DDH has a cult of personality, and Basecamp wouldn't be the same without it.
In the 1950s to the 1970s (when taking on debt was considered a sign of weakness, not the current "prerequisite for success" Wall St. convinced companies it is these days), there used to be this corporate ethos: "A decent amount of profit, a decent amount of the time."
The basic idea is that if you were making an "indecent" profit too often, you were engaging in 1 of 3 possible activities, each of which, despite seeming like a good idea in the short-term, would lead to ruin in the long-term: (1) You were fleecing your customers, leaving open a space for a less-greedy competitor to snatch your customers by replicating you at a lower price point (2) you were doing something illegal (Google "J.P. Morgan-owned ship caught with over $1 billion in street value worth of cocaine") or, (3) you were doing something that, while not "technically illegal", was probably not in your company's long-term best interest (for example, when it was discovered that Disney bought out companies that ran production studios that made "erotica" for cable TV channels, "because it was profitable, so, "Why not?").
That ethos was healthy and realized that business is NOT a "dog eat dog, law of the jungle" world but rather an ECOSYSTEM that needs to be maintained in balance for the long-term good of everyone involved, INCLUDING "competitors".
Yes it sounds a bit like "collusion" signaling through market-mechanisms, but it was a GOOD collusion that ensured the long-term health of the overall landscape.
At some point in the late 70s and 80s, things like Malthusian-driven "Club of Rome" enclaves and "Peak Oil" scares (nowadays "Won't SOMEBODY think of the environment!?") gave rise to a culture where more and more "Pre-("Terminator") and Post-("The Last Man On Earth") apocalyptic SciFi films flooded the general consciousness, which seems to have affected a lot of things including the psyches of business executives who seemed to have adopted this "Everything is falling apart, so grab what you can, while you can!" attitude (Not necessarily true (https://en.wikipedia.org/wiki/Julian_Simon), but highly-profitable for Wall St. and an ever-sprawling cottage industry of NGOs).
Does it "have to be" this way? Obviously not, as at one point it clearly wasn't. But some folks at the top make a lot of money by maintaining the illusion that "Yes this is reality and there's nothing you can do about it ("Hate the game, not the player") except to try to find a knife or club and realize that you're stuck in (https://en.wikipedia.org/wiki/Battle_Royale_(film)) ... which ironically has come full circle and seems to be the dominant theme in even video games themselves these days, thus subtly subconsciously imprinting this narrative on a whole new generation.
Someone•3h ago
In the limit it becomes zero.
Because of that, I think few CEOs would be happy with it in the long term.
Yes, you may be profitable and the best in your branch of work and be the largest in your branch of work and be a good employer, but if you’re close to that point and see a smaller company in your branch of work grow and thus take market share, you should be concerned that they will out-compete you in the long term.
GWBullshit•1h ago
You then are, if you seek continuously-higher-and-higher profit margins, cornered in such a way that you have 1 of 3 options out (see my reply to the first poster above).
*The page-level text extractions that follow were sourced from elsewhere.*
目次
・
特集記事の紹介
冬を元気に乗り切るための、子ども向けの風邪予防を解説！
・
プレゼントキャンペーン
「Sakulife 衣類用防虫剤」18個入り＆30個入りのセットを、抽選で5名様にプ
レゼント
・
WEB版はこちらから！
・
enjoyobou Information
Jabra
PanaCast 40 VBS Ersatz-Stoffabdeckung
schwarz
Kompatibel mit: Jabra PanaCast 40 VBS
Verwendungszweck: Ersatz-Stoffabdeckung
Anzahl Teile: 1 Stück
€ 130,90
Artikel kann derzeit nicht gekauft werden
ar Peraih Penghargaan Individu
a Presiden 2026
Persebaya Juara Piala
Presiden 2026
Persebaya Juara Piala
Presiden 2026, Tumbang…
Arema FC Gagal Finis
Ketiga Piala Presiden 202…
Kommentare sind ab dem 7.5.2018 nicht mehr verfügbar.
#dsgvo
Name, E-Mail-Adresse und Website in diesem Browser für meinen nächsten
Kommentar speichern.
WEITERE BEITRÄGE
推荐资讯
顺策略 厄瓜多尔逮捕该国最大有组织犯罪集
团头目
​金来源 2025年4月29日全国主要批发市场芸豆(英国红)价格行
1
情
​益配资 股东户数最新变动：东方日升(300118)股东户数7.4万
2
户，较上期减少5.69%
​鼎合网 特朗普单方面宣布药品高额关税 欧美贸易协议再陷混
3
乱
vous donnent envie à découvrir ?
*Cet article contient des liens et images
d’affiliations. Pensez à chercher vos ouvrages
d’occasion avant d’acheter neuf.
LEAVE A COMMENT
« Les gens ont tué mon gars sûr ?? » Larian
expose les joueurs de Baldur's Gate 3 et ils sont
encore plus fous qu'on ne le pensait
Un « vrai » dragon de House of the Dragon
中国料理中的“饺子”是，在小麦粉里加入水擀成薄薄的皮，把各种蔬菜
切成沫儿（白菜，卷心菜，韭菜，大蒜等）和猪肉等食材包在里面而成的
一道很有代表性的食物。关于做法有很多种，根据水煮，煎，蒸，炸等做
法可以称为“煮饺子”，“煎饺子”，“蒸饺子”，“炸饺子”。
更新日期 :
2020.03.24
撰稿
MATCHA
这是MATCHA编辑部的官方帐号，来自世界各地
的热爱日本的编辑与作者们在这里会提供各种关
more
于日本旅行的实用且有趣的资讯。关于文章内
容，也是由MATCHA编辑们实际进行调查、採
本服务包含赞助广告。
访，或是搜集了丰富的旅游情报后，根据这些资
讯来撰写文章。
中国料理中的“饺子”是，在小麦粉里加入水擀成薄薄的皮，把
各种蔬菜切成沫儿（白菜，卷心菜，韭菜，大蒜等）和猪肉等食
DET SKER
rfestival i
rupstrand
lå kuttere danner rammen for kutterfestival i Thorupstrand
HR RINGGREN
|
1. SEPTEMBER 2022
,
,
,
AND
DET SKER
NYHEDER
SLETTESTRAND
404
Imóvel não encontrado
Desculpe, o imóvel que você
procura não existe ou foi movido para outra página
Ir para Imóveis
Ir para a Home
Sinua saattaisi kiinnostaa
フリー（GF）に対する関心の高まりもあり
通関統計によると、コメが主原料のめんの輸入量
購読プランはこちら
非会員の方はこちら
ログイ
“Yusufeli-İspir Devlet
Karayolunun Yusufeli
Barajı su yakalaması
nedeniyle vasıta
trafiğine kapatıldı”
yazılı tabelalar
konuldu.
The fact that more and more companies (1) are so myopic they can't see this coming and (2) openly embrace 1 of those 3 options when they're eventually forced to is how, for example, we've arrive at a world where formerly "Don't be evil" Google has morphed into "SOMEBODY is going to make some extra money becoming CyberDyne Industries, and so "Why not us?".
Not saying what you said is not part of the consideration, but imagine the world your kids will grow up in if more and more companies behaved this way.